The classification power of the new metric was tested by receiver operator characteristic (ROC) curve analysis [51] which measures the true positive rate or sensitivity against the false positive rate or 1-specificity. The best match average version of the new metric is compared to the best match average under the Lin measure and that using the Resnik measure which has been shown to perform better than others [52]. Our functional similarity measure inferred using Jaccard index weighted by topological information (SimUIC) is compared to SimGIC and SimUI. The SimUI approach refers to the union-intersection protein similarity measure, which is also implemented in the GOstats package [24]. It is a particular case of simGIC or SimUIC which assumes that all GO terms occur at equal frequency, in which case, only the topology of the GO-DAG is needed. This implies that the SimUI approach assigns equal semantic value or information content to all terms in the GO-DAG. The area under the ROC curve (AUC) is used as a measure of discriminative power, the larger the upper AUC value, the more powerful the measure is, and a realistic classifier must have an AUC larger than 0.5. Results found using the ROCR package under the R programming language [53, 54] are shown in Figures 4(a) and 4(b) for the BMA approach and Figures 4(c) and 4(d) for measures inferred from the Jaccard index (term-based approaches), and their AUCs and precisions are shown in Table 3.

These results indicate that all the approaches perform well. In the context of term-based approaches, the new approach performs as well as the SimGIC approach, which is the best annotation-based measure in this case, in terms of AUC, but it performs slightly better than the SimGIC approach in terms of precision excluding IEA and accuracy. When considering protein functional similarity approaches derived from GO term semantic similarity scores (first three rows of Table 3), the new approach outperforms the best annotation-based approach, namely, BMA under Resnik, particularly in precision, and accuracy. This also shows that the new metric is less sensitive to outliers compared to annotation-based approaches, on top of the fact that it only uses the intrinsic topology (structure) of the GO-DAG without requiring annotation data. Thus, the new metric performs better overall than the existing approaches, specifically providing the best performances in the context of annotation-based approaches, namely, BMA under Resnik and SimGIC. Note that the performance of Resnik and SimGIC approaches is related to the corpus under consideration because of its dependence on the frequencies of GO term occurrences in the corpus.
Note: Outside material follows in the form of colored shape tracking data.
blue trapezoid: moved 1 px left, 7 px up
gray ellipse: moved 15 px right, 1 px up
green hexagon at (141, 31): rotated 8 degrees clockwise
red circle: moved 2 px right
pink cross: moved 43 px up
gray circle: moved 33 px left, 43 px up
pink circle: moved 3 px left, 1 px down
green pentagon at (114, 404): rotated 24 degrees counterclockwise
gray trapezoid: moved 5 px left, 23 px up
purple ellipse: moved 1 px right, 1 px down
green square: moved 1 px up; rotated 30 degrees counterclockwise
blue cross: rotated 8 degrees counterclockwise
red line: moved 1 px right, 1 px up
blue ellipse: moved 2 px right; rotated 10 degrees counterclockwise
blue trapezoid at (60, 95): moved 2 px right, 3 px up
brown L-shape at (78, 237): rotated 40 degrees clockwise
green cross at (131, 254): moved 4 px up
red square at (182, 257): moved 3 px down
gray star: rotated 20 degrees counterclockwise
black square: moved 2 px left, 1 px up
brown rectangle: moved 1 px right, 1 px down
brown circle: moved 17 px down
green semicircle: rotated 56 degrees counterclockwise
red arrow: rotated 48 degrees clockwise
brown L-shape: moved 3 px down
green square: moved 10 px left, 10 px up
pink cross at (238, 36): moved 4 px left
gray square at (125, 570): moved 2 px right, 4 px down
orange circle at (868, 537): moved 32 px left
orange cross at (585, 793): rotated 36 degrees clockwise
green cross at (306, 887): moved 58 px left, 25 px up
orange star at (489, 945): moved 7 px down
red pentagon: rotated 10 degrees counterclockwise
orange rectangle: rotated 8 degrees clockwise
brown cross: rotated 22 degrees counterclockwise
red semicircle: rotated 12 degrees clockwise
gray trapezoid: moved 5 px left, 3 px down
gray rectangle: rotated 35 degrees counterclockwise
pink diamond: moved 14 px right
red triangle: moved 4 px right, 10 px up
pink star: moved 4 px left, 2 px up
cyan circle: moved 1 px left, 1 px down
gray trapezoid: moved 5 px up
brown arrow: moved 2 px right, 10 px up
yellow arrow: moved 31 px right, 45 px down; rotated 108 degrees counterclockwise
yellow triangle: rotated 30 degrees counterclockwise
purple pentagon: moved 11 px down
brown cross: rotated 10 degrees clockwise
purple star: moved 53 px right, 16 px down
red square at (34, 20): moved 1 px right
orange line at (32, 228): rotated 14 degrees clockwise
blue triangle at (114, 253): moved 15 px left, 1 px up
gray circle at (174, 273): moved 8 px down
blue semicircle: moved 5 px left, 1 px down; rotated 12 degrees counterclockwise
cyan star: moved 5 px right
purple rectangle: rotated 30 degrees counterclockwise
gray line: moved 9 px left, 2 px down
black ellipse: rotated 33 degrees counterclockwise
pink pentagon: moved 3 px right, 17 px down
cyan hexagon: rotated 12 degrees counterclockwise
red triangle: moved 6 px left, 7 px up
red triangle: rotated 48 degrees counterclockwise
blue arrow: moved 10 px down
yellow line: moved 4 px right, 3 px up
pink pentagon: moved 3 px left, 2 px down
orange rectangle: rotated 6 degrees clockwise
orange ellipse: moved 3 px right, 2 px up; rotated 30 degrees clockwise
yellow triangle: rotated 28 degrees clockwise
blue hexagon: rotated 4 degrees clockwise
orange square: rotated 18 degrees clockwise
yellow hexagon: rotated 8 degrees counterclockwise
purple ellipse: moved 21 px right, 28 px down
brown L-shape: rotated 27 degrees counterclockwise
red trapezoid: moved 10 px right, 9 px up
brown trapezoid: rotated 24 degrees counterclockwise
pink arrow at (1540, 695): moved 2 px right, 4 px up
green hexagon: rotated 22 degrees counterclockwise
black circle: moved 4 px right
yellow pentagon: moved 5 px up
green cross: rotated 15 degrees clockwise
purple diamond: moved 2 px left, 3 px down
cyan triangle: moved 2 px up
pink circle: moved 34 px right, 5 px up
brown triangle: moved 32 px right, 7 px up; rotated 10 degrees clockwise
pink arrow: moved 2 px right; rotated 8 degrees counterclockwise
This shallow annotation problem constitutes a serious drawback to these approaches, specifically for organisms with sparse GO annotations [55] and may negatively affect their performances [52]. The use of the whole set of annotations may solve this problem but could, in turn, increase the complexity of these annotation-based approaches as the number of protein annotations increases daily. This would potentially hamper the performance of these approaches in their running time, since reading the annotation file takes time.

Looking at the two main groups of protein functional similarity approaches, term-based approaches perform better than those using GO term semantic similarity scores. This is in part due to the fact that models of protein functional similarity approaches using GO term semantic similarity scores are based on statistical measures of closeness (Avg, Max), which are known to be sensitive to scores that lie at abnormal distances from the majority of scores, or outliers. This means that these measures may produce biases which affect protein functional similarity scores. Furthermore, we investigate if the performance can be improved by leaving out GO annotations with IEA evidence codes. Interestingly, no significant improvement is achieved when leaving out GO annotations with IEA evidence code suggesting that these IEA annotations are in fact of high quality [33, 56]. This also justifies observations made by Guzzi et al. [52] concerning the use of all types of GO evidence codes when assessing a given GO-based semantic similarity approach. Finally, as expected among term-based approaches, SimUIC and SimGIC approaches perform better than the SimUI approach.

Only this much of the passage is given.